(Transcribed page contents)
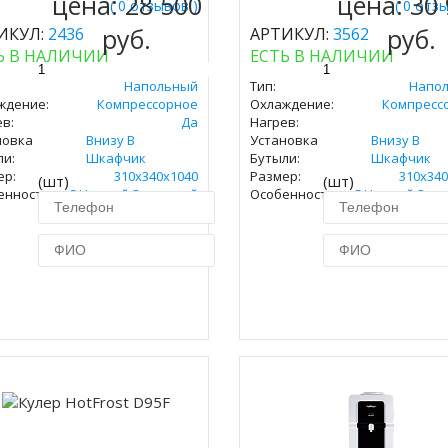
цена:
28 500
цена:
30
( 0 отзывов )
( 0 отз
руб.
руб.
ИКУЛ:
2436
АРТИКУЛ:
3562
Ь В НАЛИЧИИ
ЕСТЬ В НАЛИЧИИ
Напольный
Тип:
Напо
ждение:
Компрессорное
Охлаждение:
Компресс
в:
Да
Нагрев:
новка
Внизу В
Установка
Внизу В
ли:
Шкафчик
Бутыли:
Шкафчик
ер:
310х340х1040
Размер:
310х340
(шт)
(шт)
енность:
С Нижней Загрузкой
Особенность:
С Нижней Загр
Купить в 1 клик
Купить в 1 кл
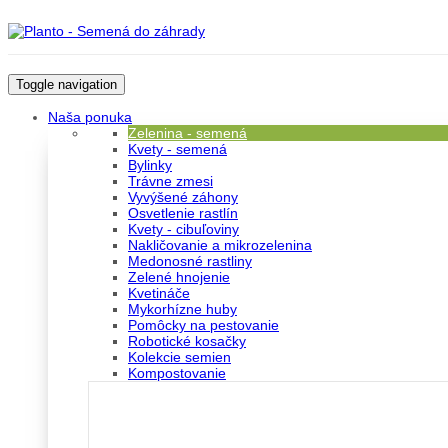
Toggle navigation
Naša ponuka
Zelenina - semená
Kvety - semená
Bylinky
Trávne zmesi
Vyvýšené záhony
Osvetlenie rastlín
Kvety - cibuľoviny
Nakličovanie a mikrozelenina
Medonosné rastliny
Zelené hnojenie
Kvetináče
Mykorhízne huby
Pomôcky na pestovanie
Robotické kosačky
Kolekcie semien
Kompostovanie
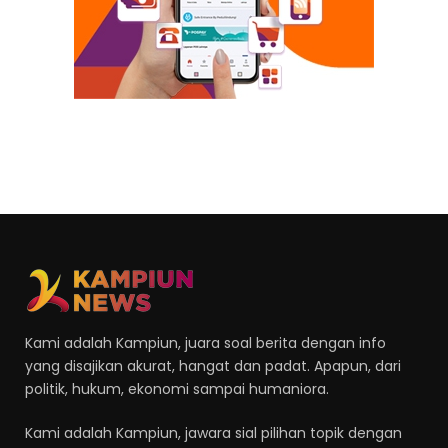
Kami adalah Kampiun, juara soal berita dengan info
yang disajikan akurat, hangat dan padat. Apapun, dari
politik, hukum, ekonomi sampai humaniora.
Kami adalah Kampiun, jawara sial pilihan topik dengan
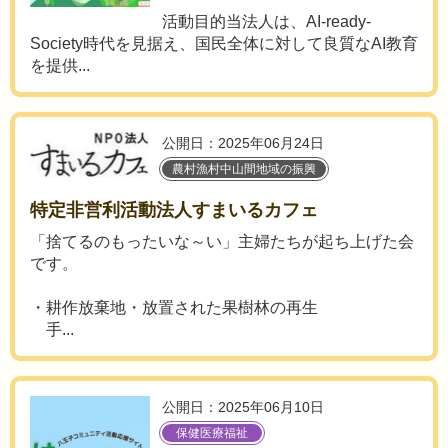
活動目的当法人は、AI-ready-
Society時代を見据え、国民全体に対して良質なAI教育
を提供...
公開日：2025年06月24日
農村漁村中山間地域の振興
特定非営利活動法人すまいるカフェ
「捨てるのもったいな～い」主婦たちが起ち上げた会
です。
・耕作放棄地・放置された果樹林の再生
手...
公開日：2025年06月10日
保健医療福祉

→ **What you should do**
Every record, word for word, should be given back without its pictures.

→ **Reply to the task**
цена:
28 500
цена:
30
( 0 отзывов )
( 0 отз
руб.
руб.
ИКУЛ:
2436
АРТИКУЛ:
3562
Ь В НАЛИЧИИ
ЕСТЬ В НАЛИЧИИ
Напольный
Тип:
Напо
ждение:
Компрессорное
Охлаждение:
Компресс
в:
Да
Нагрев:
новка
Внизу В
Установка
Внизу В
ли:
Шкафчик
Бутыли:
Шкафчик
ер:
310х340х1040
Размер:
310х340
(шт)
(шт)
енность:
С Нижней Загрузкой
Особенность:
С Нижней Загр
Купить в 1 клик
Купить в 1 кл
Toggle navigation
Naša ponuka
Zelenina - semená
Kvety - semená
Bylinky
Trávne zmesi
Vyvýšené záhony
Osvetlenie rastlín
Kvety - cibuľoviny
Nakličovanie a mikrozelenina
Medonosné rastliny
Zelené hnojenie
Kvetináče
Mykorhízne huby
Pomôcky na pestovanie
Robotické kosačky
Kolekcie semien
Kompostovanie
Kami adalah Kampiun, juara soal berita dengan info
yang disajikan akurat, hangat dan padat. Apapun, dari
politik, hukum, ekonomi sampai humaniora.
Kami adalah Kampiun, jawara sial pilihan topik dengan
活動目的当法人は、AI-ready-
Society時代を見据え、国民全体に対して良質なAI教育
を提供...
公開日：2025年06月24日
農村漁村中山間地域の振興
特定非営利活動法人すまいるカフェ
「捨てるのもったいな～い」主婦たちが起ち上げた会
です。
・耕作放棄地・放置された果樹林の再生
手...
公開日：2025年06月10日
保健医療福祉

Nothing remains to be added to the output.